By Olivia Beitelspacher, public affairs specialist
Meet one of our newest interns Celeste Chen! Carly discusses what led her to a career in conservation and the mentors that have supported her along the way. Learn more about Celeste in the latest Faces of the Fish and Wildlife Service interview.
Olivia Beitelspacher: Welcome to the team Celeste! What role do you play within the agency?
Celeste Chen: I am a Kendra Chan Directorate Fellows Program intern (DFP) with the Ventura Fish and Wildlife Office. I am focusing on western monarch butterfly outreach and restoration. My internship involves sampling milkweed from 20 sites (17 throughout the Santa Monica Mountains, one at CSU Channel Islands, and two on Santa Cruz Island) to analyze the pesticide concentrations found within the plants. The other half of my internship is focused on outreach where I attend events to help educate the public on western monarch butterflies and milkweed.
OB: That sounds like such a fun and interesting project! The DFP is an amazing opportunity for students who are interested in a conservation career to do meaningful work and get their foot in the door with the U.S. Fish and Wildlife Service. And the Kendra Chan fellowship is a particularly special fellowship for our office that champions diversity in conservation. What led you to seek an internship with our agency?
CC: It all truly started when I moved to San Marcos to attend Texas State University to study animal science and plant and soil science. It was there that I was able to immerse myself in nature and pursue my dreams to protect and conserve the natural world by working with raptors, dung beetles, and livestock. When I discovered this internship, I didn’t realize how perfect it would be for me. Having a balance of research and field work, and education and outreach while working with passionate and caring people has truly solidified my purpose to work in conservation and spread love.
OB: Do you have any conservation heroes or mentors?

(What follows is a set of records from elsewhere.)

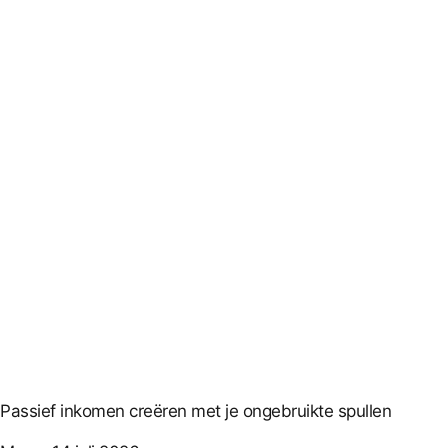
Passief inkomen creëren met je ongebruikte spullen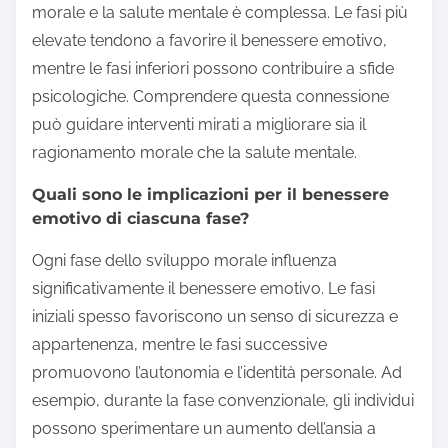
morale e la salute mentale è complessa. Le fasi più
elevate tendono a favorire il benessere emotivo,
mentre le fasi inferiori possono contribuire a sfide
psicologiche. Comprendere questa connessione
può guidare interventi mirati a migliorare sia il
ragionamento morale che la salute mentale.
Quali sono le implicazioni per il benessere
emotivo di ciascuna fase?
Ogni fase dello sviluppo morale influenza
significativamente il benessere emotivo. Le fasi
iniziali spesso favoriscono un senso di sicurezza e
appartenenza, mentre le fasi successive
promuovono l’autonomia e l’identità personale. Ad
esempio, durante la fase convenzionale, gli individui
possono sperimentare un aumento dell’ansia a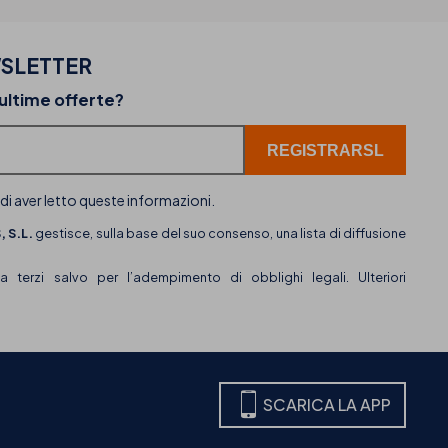
SLETTER
02-07-2026
 ultime offerte?
ta
THB hotels aggiunge WhatsApp come nuovo c
di assistenza clienti
 di aver letto queste informazioni.
 S.L.
gestisce, sulla base del suo consenso, una lista di diffusione
terzi salvo per l’adempimento di obblighi legali. Ulteriori
SCARICA LA APP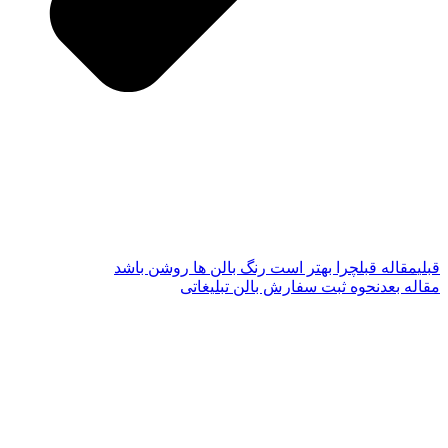
قبلی
مقاله قبل
چرا بهتر است رنگ بالن ها روشن باشد
مقاله بعد
نحوه ثبت سفارش بالن تبلیغاتی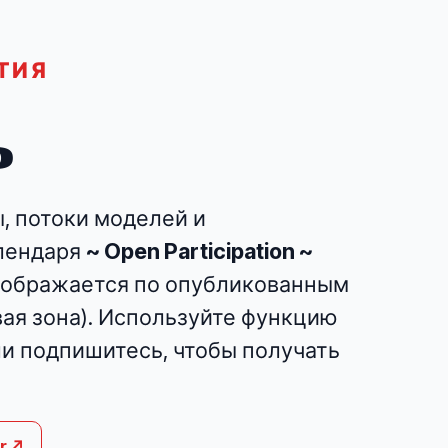
ТИЯ
ь
, потоки моделей и
алендаря
~ Open Participation ~
отображается по опубликованным
вая зона). Используйте функцию
и подпишитесь, чтобы получать
r ↗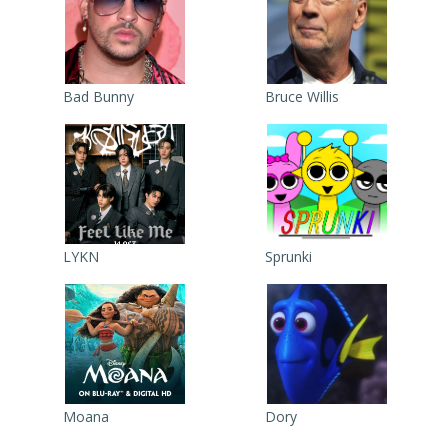
Bad Bunny
Bruce Willis
LYKN
Sprunki
Moana
Dory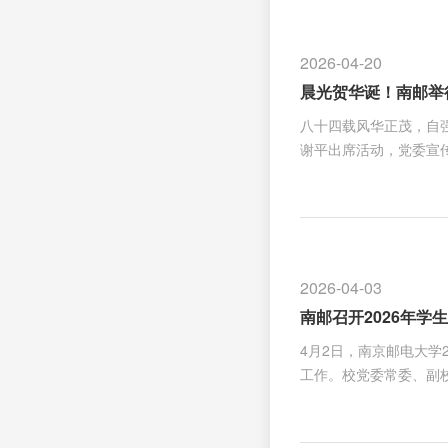
领、数智思政、学业赋
们实地参观了“数智里”
2026-04-20
电子信息行业高校“大思
晨光贺华诞！南邮举
八十四载风华正茂，自
谢平出席活动，党委宣
500余人参加活动。
勇军进行曲》响彻全场
远。少数民族学生代表
享了各族青年学子像石
祖国、服务人民，带着
2026-04-03
业生党员代表高举右拳
南邮召开2026年学
4月2日，南京邮电大学
工作。校党委常委、副
员及相关职能部门工作
新进展、新成效，深入剖
思政教育、主题项目、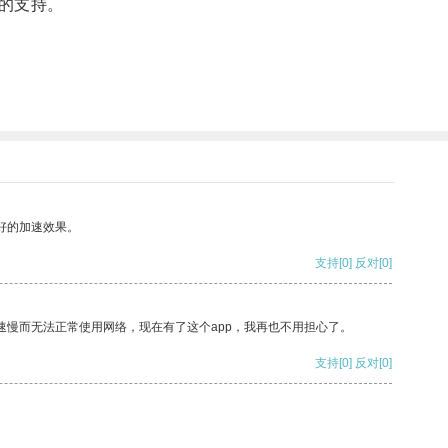
的支持。
好的加速效果。
支持
[0]
反对
[0]
速慢而无法正常使用网络，现在有了这个app，我再也不用担心了。
支持
[0]
反对
[0]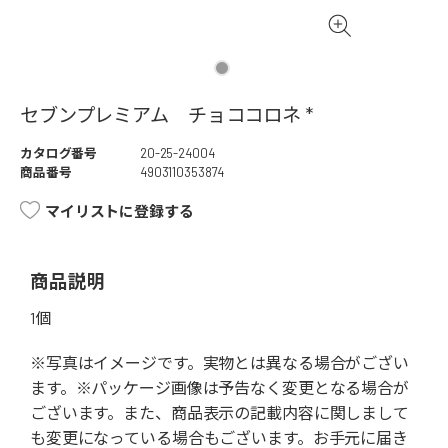
セブンプレミアム チョココロネ *
カタログ番号
20-25-24004
商品番号
4903110353874
マイリストに登録する
商品説明
1個
※写真はイメージです。実物とは異なる場合がござい
ます。※パッケージ画像は予告なく変更となる場合が
ございます。また、商品表示の記載内容に関しまして
も変更になっている場合もございます。お手元に届き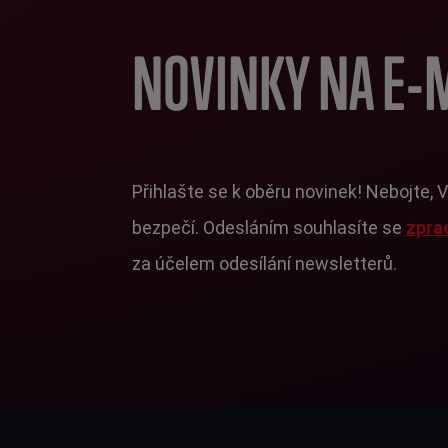
NOVINKY NA E-
Přihlašte se k oběru novinek! Nebojte, 
bezpečí. Odesláním souhlasíte se
zpra
za účelem odesílání newsletterů.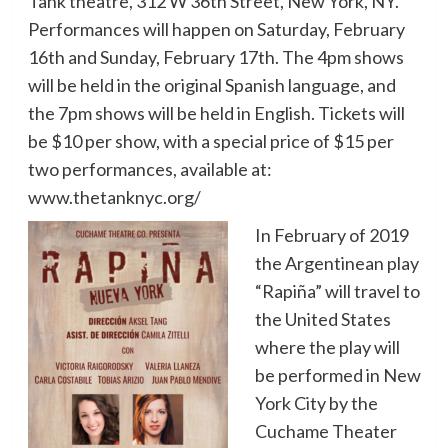
Tank theatre, 312 W 36th Street, New York, NY.
Performances will happen on Saturday, February
16th and Sunday, February 17th. The 4pm shows
will be held in the original Spanish language, and
the 7pm shows will be held in English. Tickets will
be $10 per show, with a special price of $15 per
two performances, available at:
www.thetanknyc.org/
In February of 2019
the Argentinean play
“Rapiña” will travel to
the United States
where the play will
be performed in New
York City by the
Cuchame Theater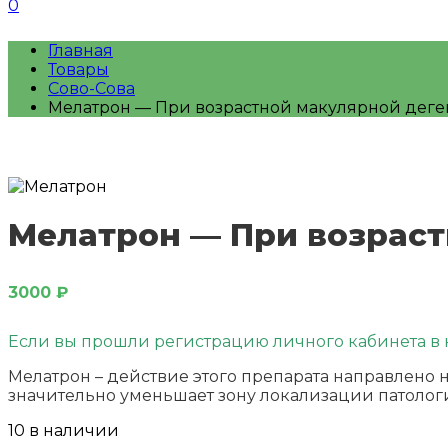
0
Главная
Товары
Сово-Сова
Мелатрон — При возрастной макулярной деге
Мелатрон — При возраст
3000
₽
Если вы прошли регистрацию личного кабинета в к
Мелатрон – действие этого препарата направлено
значительно уменьшает зону локализации патолог
10 в наличии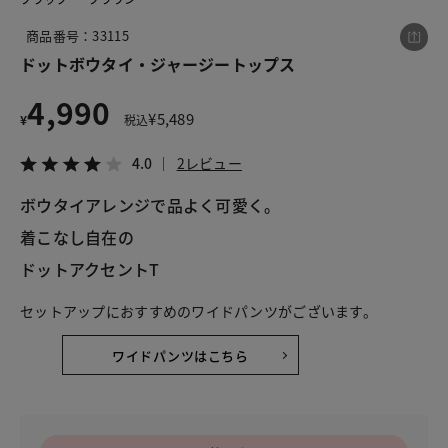
商品番号：33115
ドットボウタイ・ジャージートップス
この商品をシェアする
4,990
¥
5,489
¥
税込
ドットボウタイ・ジャージートップス
¥4,990
税込¥5,489
4.0
2レビュー
4.0
2レビュー
ボウタイアレンジで品よく可愛く。
着こなし自在の
ドットアクセントT
LINE
X
メール
セットアップにおすすめのワイドパンツがございます。
ワイドパンツはこちら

CC: My internship supervisor Karen Sinclair has truly been the best supporter and mentor for my internship. She is extremely caring and is always super resourceful. Dr. Ken Mix is another one of my mentors. He was the first professor to take me under their wing and encourage me to step out of my comfort zone. He has uplifted and included me which allowed me to expand into something I’m very passionate about: insects. He took my passion, interests and efforts to help me build an undergraduate research project.
OB: It’s great to hear that you’ve had such wonderful supporters throughout your journey! Can you tell us about a particular project from your career or schooling that makes you really proud?
CC: My current undergraduate research project is focused on dung beetles and the effects of pesticides through generations. I was able to build this research into something unique, examining residues of insect growth regulators and anthelmintics and how they affect these beneficial nontarget organisms.
OB: Wow! What a neat topic for a project. And lastly, how do you spend your free time?
CC: I love to read, create art and explore natural areas. I am a big river person and am often at the river reading, drawing and practicing yoga. I am also a big foodie; I love to try new restaurants and recipes.
OB: We will definitely need to swap recipes sometime! Thanks Celeste!